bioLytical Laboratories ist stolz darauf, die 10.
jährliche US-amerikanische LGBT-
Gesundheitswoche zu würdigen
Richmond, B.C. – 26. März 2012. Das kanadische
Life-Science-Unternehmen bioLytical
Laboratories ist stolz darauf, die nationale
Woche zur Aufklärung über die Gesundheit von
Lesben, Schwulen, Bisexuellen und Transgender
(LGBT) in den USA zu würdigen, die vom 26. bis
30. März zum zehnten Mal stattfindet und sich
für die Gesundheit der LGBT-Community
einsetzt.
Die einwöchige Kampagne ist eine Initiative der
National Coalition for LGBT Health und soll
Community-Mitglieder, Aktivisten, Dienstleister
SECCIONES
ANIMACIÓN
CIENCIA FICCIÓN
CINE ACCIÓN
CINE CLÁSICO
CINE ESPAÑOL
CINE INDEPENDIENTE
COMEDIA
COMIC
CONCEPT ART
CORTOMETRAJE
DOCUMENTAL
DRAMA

* * *

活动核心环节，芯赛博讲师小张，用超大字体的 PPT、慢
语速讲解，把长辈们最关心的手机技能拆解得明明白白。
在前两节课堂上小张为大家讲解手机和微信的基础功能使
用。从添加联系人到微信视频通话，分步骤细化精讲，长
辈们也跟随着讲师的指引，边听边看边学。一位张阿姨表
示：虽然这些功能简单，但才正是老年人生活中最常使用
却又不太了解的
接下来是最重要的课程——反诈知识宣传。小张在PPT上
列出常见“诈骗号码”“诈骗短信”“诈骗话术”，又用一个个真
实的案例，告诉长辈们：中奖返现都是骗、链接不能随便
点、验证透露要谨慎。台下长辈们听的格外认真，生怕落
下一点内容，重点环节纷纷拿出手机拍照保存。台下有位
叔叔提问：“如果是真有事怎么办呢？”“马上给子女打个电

» What the exercise asks: Lines with the word "Community" in them are the answer; report each one from the data.

» Response to this task:
für die Gesundheit der LGBT-Community
Community-Mitglieder, Aktivisten, Dienstleister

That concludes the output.